Lawfare : dernières nouvelles du front USA / Chine

Accueil 5 Article 5 Guerre économique 5 Lawfare : dernières nouvelles du front USA / Chine

Par Olivier de Maison Rouge (Avocat associé CESIS– Docteur en droit; Directeur du MBA Stratégie et intelligence juridique à l’Ecole de Guerre Economique (EGE). Auteur de « Gagner la guerre économique », VA Editions, 2022 et « Les cyberrisques », LexisNexis, 2024

Les États-Unis et la Chine ne s’affrontent plus seulement par les droits de douane ou les discours politiques, mais surtout par le droit lui‑même : lois à portée mondiale, sanctions économiques, règles d’exportation de technologies sensibles, contrôle des normes techniques qui s’imposent ensuite à toute la planète. Les États‑Unis utilisent un arsenal juridique extraterritorial ancien, bien identifié, mais de plus en plus étendu : lois sur les embargos (comme Helms‑Burton contre Cuba) et régimes de sanctions gérés par l’administration du Trésor (FATCA), qui permettent de viser des entreprises étrangères dès qu’il existe un lien, même faible, avec le territoire américain, la monnaie dollar ou une « U.S. person » (citoyen, résident ou société américaine).

Concrètement, une banque européenne ou asiatique qui règle une opération en dollars via une banque correspondante aux États‑Unis peut être poursuivie par l’OFAC, l’office américain chargé des sanctions, pour avoir « causé » la violation d’un embargo, même si l’opération a eu lieu hors des États‑Unis et entre acteurs non américains.

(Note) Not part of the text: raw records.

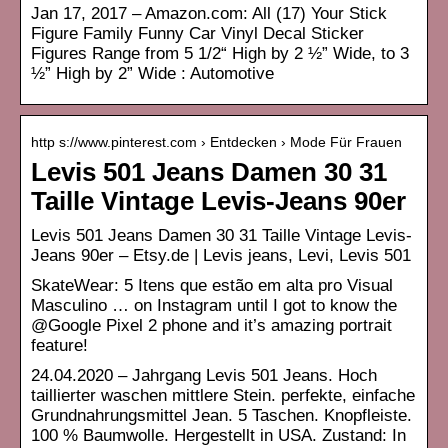
Jan 17, 2017 – Amazon.com: All (17) Your Stick
Figure Family Funny Car Vinyl Decal Sticker
Figures Range from 5 1/2“ High by 2 ½” Wide, to 3
½” High by 2” Wide : Automotive
http s://www.pinterest.com › Entdecken › Mode Für Frauen
Levis 501 Jeans Damen 30 31
Taille Vintage Levis-Jeans 90er
Levis 501 Jeans Damen 30 31 Taille Vintage Levis-
Jeans 90er – Etsy.de | Levis jeans, Levi, Levis 501
SkateWear: 5 Itens que estão em alta pro Visual
Masculino … on Instagram until I got to know the
@Google Pixel 2 phone and it’s amazing portrait
feature!
24.04.2020 – Jahrgang Levis 501 Jeans. Hoch
taillierter waschen mittlere Stein. perfekte, einfache
Grundnahrungsmittel Jean. 5 Taschen. Knopfleiste.
100 % Baumwolle. Hergestellt in USA. Zustand: In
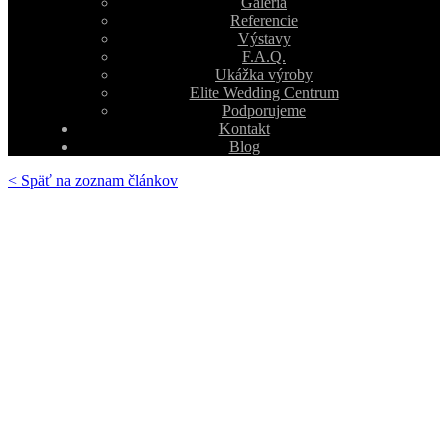
Galéria
Referencie
Výstavy
F.A.Q.
Ukážka výroby
Elite Wedding Centrum
Podporujeme
Kontakt
Blog
< Späť na zoznam článkov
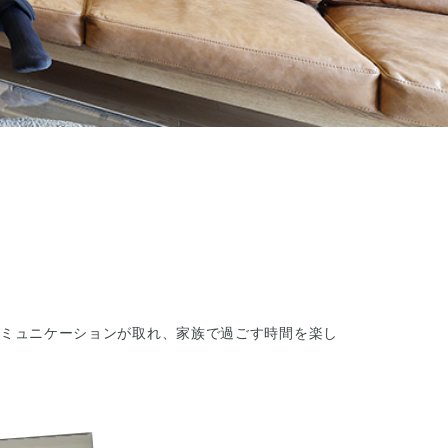
ミュニケーションが取れ、家族で過ごす時間を楽し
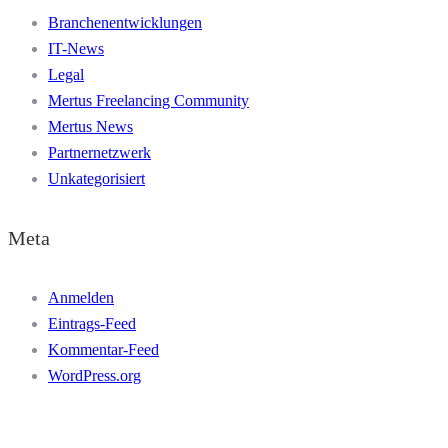
Branchenentwicklungen
IT-News
Legal
Mertus Freelancing Community
Mertus News
Partnernetzwerk
Unkategorisiert
Meta
Anmelden
Eintrags-Feed
Kommentar-Feed
WordPress.org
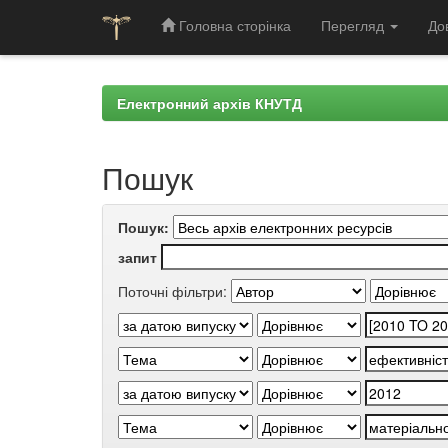
Головна сторінка
Перегляд
До
Skip
navigation
Електронний архів КНУТД
Пошук
Пошук:
запит
Поточні фільтри:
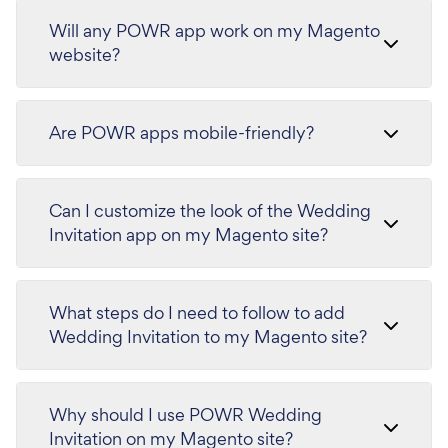
Will any POWR app work on my Magento
website?
Are POWR apps mobile-friendly?
Can I customize the look of the Wedding
Invitation app on my Magento site?
What steps do I need to follow to add
Wedding Invitation to my Magento site?
Why should I use POWR Wedding
Invitation on my Magento site?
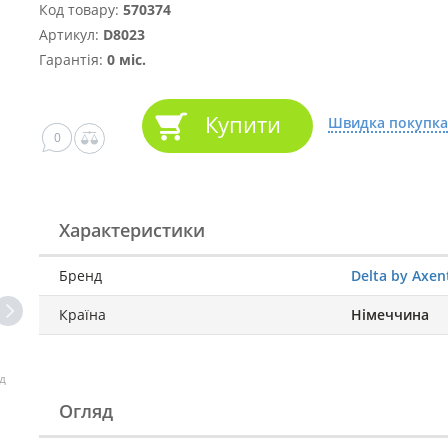
Код товару:
570374
Артикул:
D8023
Гарантія:
0 міс.
Купити
Швидка покупка
0
Характеристики
Бренд
Delta by Axen
Країна
Німеччина
д
Огляд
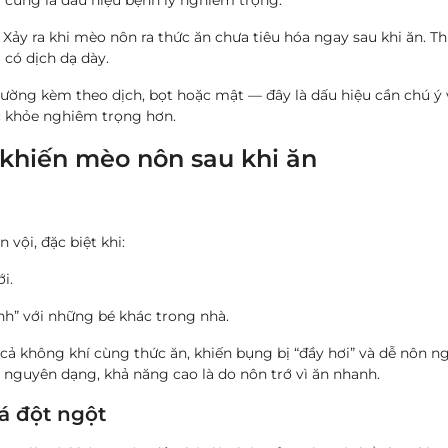
 cũng là dấu hiệu bệnh lý nghiêm trọng.
: Xảy ra khi mèo nôn ra thức ăn chưa tiêu hóa ngay sau khi ăn.
 có dịch dạ dày.
hường kèm theo dịch, bọt hoặc mật — đây là dấu hiệu cần chú ý v
c khỏe nghiêm trọng hơn.
khiến mèo nôn sau khi ăn
vội, đặc biệt khi:
i.
nh” với những bé khác trong nhà.
cả không khí cùng thức ăn, khiến bụng bị “đầy hơi” và dễ nôn n
 nguyên dạng, khả năng cao là do nôn trớ vì ăn nhanh.
á đột ngột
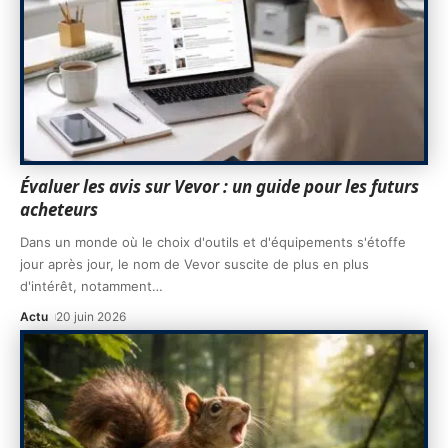
Évaluer les avis sur Vevor : un guide pour les futurs
acheteurs
Dans un monde où le choix d'outils et d'équipements s'étoffe
jour après jour, le nom de Vevor suscite de plus en plus
d'intérêt, notamment
…
Actu
20 juin 2026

De même, les règles américaines sur les exportations de biens stratégiques (électronique, défense, double usage, logiciels d’IA avancés) continuent à s’appliquer à un produit d’origine américaine revendu entre deux pays tiers, ou à un modèle d’intelligence artificielle développé par une société américaine mais utilisé à l’étranger (ITAR) : les autorités peuvent interdire l’accès de certains modèles d’IA à des ressortissants étrangers ou à des entités suspectées de liens avec la Chine, au nom de la sécurité nationale.Ce recours systématique au droit comme instrument de puissance est souvent qualifié de « lawfare » : il s’agit d’utiliser des lois, sanctions et procédures pour affaiblir des concurrents, contrôler des flux financiers et technologiques, ou forcer des entreprises étrangères à se conformer aux priorités stratégiques américaines, sous la menace de lourdes amendes, de retraits de licences ou d’exclusion du marché américain.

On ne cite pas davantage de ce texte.